Installation and General Usage

Installation and General Usage#

Installation#

Python#

To install Python, you should download the installer for the appropriate version from www.python.org/downloads/ and run the installer. Once you have run the installer, you can try entering python --version (or python3 --version if you installed a Python version greater than 3.0) in your terminal/command line to verify the installation worked.

After that, it is recommended you also install several packages to help interact with data. More information on how to use these packages can be found in the Syntax section, but for now I will just discuss how to install them.

For this online book, you are only required to install pandas, numpy, matplotlib, regex, seaborn and scikit-learn, although it is also a good idea to explore and other packages like scipy, plotly if you wish. To install any of these packages, you can just type pip install followed by the package name in the terminal. For example, to install pandas, you would type pip install pandas. If you’re interested, you can find more information about pip here.

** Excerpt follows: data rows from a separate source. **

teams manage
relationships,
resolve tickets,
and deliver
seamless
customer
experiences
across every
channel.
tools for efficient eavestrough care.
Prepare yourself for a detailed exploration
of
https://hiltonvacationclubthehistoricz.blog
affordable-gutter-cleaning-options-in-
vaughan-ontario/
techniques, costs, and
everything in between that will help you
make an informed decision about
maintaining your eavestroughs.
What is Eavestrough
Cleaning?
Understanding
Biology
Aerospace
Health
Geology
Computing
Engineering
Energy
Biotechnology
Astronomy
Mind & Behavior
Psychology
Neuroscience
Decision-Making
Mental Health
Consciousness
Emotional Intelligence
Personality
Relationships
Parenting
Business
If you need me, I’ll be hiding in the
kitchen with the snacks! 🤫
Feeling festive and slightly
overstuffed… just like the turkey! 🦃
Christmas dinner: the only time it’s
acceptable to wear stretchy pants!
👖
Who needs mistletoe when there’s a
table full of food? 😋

I also recommend installing Jupyter Lab as it provides an interactive shell for you to easily conduct data analysis and look at what your data looks like. To do so, just type pip install jupyter lab like above. Once you have installed jupyter lab, you can start it by typing jupyter lab in your terminal. This should open up a Jupyter Lab environment in your default browser, allowing you to view/open various files and create new notebooks for data analysis. You can learn more about this on their website.

Stata#

To install Stata, you need to purchase a license from their website, after which they send you an activation key along with further instructions on how to install the software.

General Usage#

Python#

In Python, data analysis is typically carried out using libraries like Pandas and NumPy, and the approach to data storage and analysis differs from Stata. As Python is a general programming language, there is no requirement to have any datasets used or packages imported. However, after importing the relevant libraries, you can easily load in datasets using pandas, with the primary data structure for data manipulation and analysis being the Pandas DataFrame. With Jupyter Lab notebooks, you can easily view different datasets in different cells of the notebooks, allowing you to easily view and work on multiple datasets at once.

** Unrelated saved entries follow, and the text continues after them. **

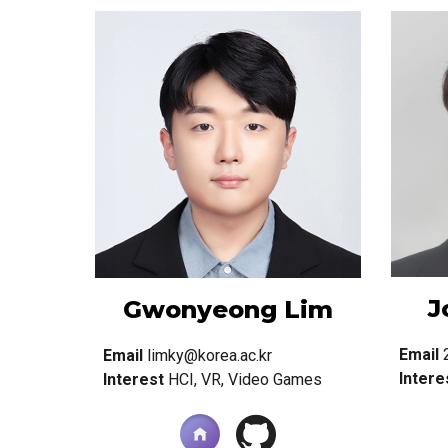
J
Gwonyeong Lim
Email
Email
limky@korea.ac.kr
Intere
Interest
HCI,
VR, Video Games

However, as Python is a general programming language reliant on packages for data analyses, it’s general nature means that users often have to combine multiple packages to conduct different types of analyses. For instance, while Pandas is extensively used for data manipulation and basic statistical analyses, additional libraries like NumPy are employed for numerical operations, and SciPy might be used for more advanced statistical techniques. Visualization can be handled with libraries such as Matplotlib or Seaborn, and machine learning tasks might involve libraries like Scikit-learn, TensorFlow, or PyTorch. While this approach involves more work from the user, it also allows for a greater level of customization and adaptability depending on what the user needs.

Stata#

When you’re working in Stata, you always have one dataset loaded into memory at a time. This dataset serves as the primary focus for any operations or analyses you perform. Stata’s memory structure is designed around this single-dataset paradigm, which means that you cannot directly view or manipulate multiple datasets concurrently.

However, you do not need to worry about installing additional packages, as Stata offers a comprehensive set of built-in commands that cover a wide range of statistical analyses and data manipulation techniques. These include functions for descriptive statistics, regression analysis, hypothesis testing, data cleaning, etc, and you might need to combine multiple Python packages to conduct the same analyses.